"Elle a légué à l'humanité d'horribles chefs-d'oeuvre" - ses documentaires à la gloire de l'esthétique nazie, dont Triomphe de la volonté, en 1935, tourné malgré Goebbels, ou encore Olympiad, sur les JO de Berlin de 1936, qui ne sortira que deux ans plus tard et connaîtra un triomphe international -, "mais aussi de somptueux hymnes à la beauté de ce monde (je pense aux photographies des Noubas, à son documentaire Impressions sous-marines)". Ainsi, à la fin de son roman, Lilian Auzas résume-t-il la trajectoire créative de la très controversée Leni Riefenstahl (1902-2003).

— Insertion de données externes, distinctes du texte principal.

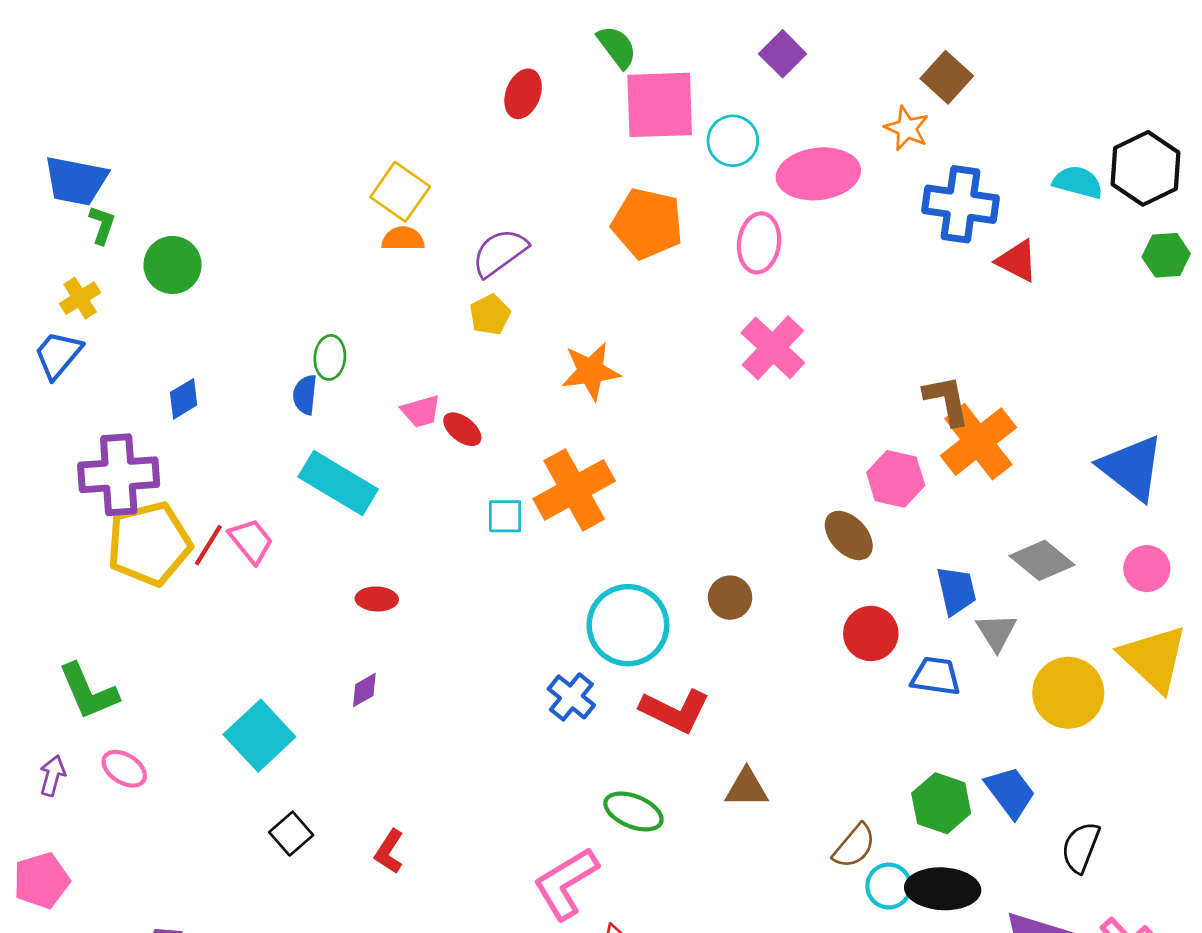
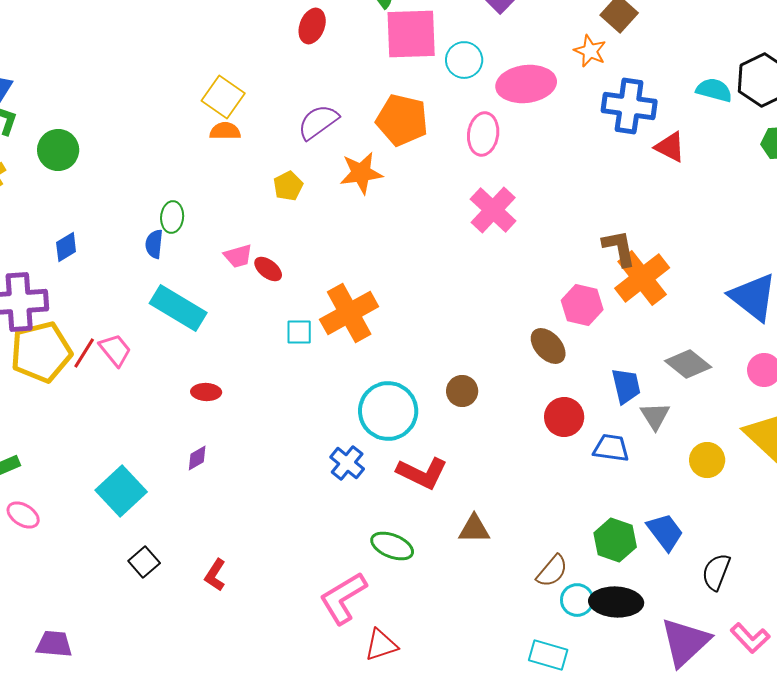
purple semicircle: (500, 253) -> (318, 122), moved
orange star: (591, 371) -> (361, 173), moved
yellow circle: (1068, 693) -> (707, 460), size x0.7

Ces phrases montrent aussi toute l'honnêteté intellectuelle avec laquelle le jeune écrivain a mené à bien son singulier projet. Car enfin, pourquoi un Français de 30 ans s'intéresse-t-il aujourd'hui à la grande prêtresse des grands-messes du Reich, à la star ambitieuse et insupportable des années sombres, à cette femme qui "adulait Hitler" ?

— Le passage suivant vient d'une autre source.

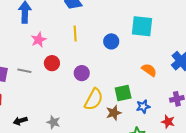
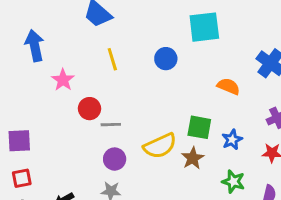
gray line: (24, 71) -> (111, 125), moved
purple circle: (82, 73) -> (115, 159), moved
green square: (123, 93) -> (199, 127), turned 36
yellow semicircle: (94, 99) -> (160, 146), turned 50

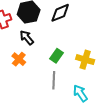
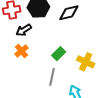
black arrow: (27, 38) -> (24, 30), moved, turned -91

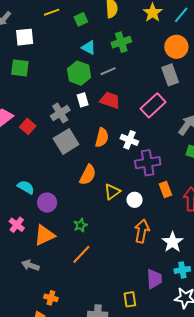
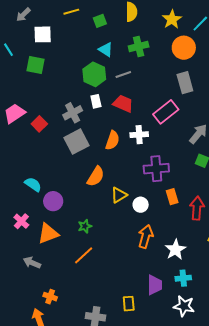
orange circle: (176, 47) -> (184, 48), moved
white cross: (129, 140) -> (139, 135), moved, turned -30

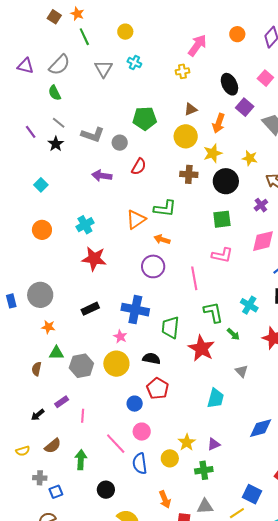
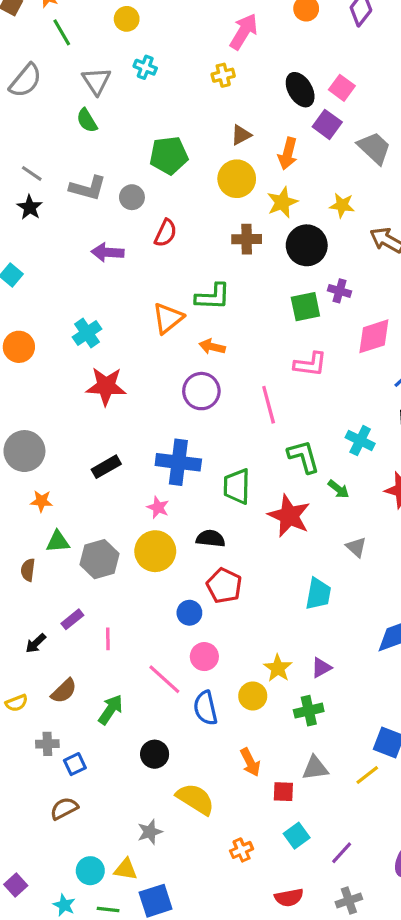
pink square: (265, 78) -> (342, 88), moved
green semicircle: (55, 93) -> (87, 120), moved
purple cross: (261, 205) -> (340, 291), moved, turned -32
green arrow: (81, 460) -> (111, 710), turned 36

Lilian Auzas, entremêlant à son histoire quelques épisodes personnels, s'en explique : il a découvert l'artiste en 1996 - il avait 14 ans - grâce à un documentaire diffusé sur Arte. Puis il l'a retrouvée dans son manuel d'histoire de terminale. La fascination ne l'a plus quitté, mais sans aucune complaisance, on l'a vu, ni nostalgie nauséabonde. Il a donc décidé de mettre en roman la vie de Leni depuis 1918, quand elle voulait être danseuse, au grand dam d'Alfred Riefenstahl, son très bourgeois et très respectable père. Première carrière à succès, mais à quoi elle devra renoncer en 1923, à la suite d'un accident. Puis, avant de se faire cinéaste, elle sera comédienne, enchaînant les Bergfilms, des navets montagnards produits par la UFA, les studios officiels de Berlin. Elle rencontre ainsi Marlene Dietrich (qu'elle déteste), Pabst, von Sternberg, ou encore des dignitaires du Reich comme Albert Speer, ou le monstrueux Streicher. Elle-même ne sera jamais nazie, jamais encartée, revendiquant toute sa liberté (sexuelle notamment), ses frasques, ses provocations. Elle ne cessera pas de fréquenter ses amis juifs, fera même passer l'un d'eux aux Etats-Unis, bravant Goebbels et les autres, dont elle était la bête noire. Ne dit-on pas qu'elle avait un quart de sang juif, et qu'Hitler en personne serait intervenu pour que son arbre généalogique soit "purifié" ?
Hitler, c'était son idole, son maître, à qui elle restera toujours fidèle. Elle n'a jamais renié cette passion absurde et monstrueuse. Après la guerre, arrêtée, jugée, Leni Riefenstahl sera ensuite relâchée, considérée comme une simple "suiveuse". Sa carrière, en revanche, était terminée, même si son oeuvre photographique à venir - dont l'exaltation de la beauté parfaite des corps nus des Noubas du Soudan - n'est pas négligeable et a été saluée par Coppola, Warhol ou Mick Jagger ! C'est en lisant Hemingway que Riefenstahl avait décidé de se refaire une virginité en Afrique. Mais, si l'on suit Auzas, elle est "morte en 1945".
Ce premier roman très personnel et hors des sentiers battus est maîtrisé, brillamment mené et écrit, sans concession pour l'héroïne. Lilian Auzas possède toutes les qualités pour faire un bel écrivain.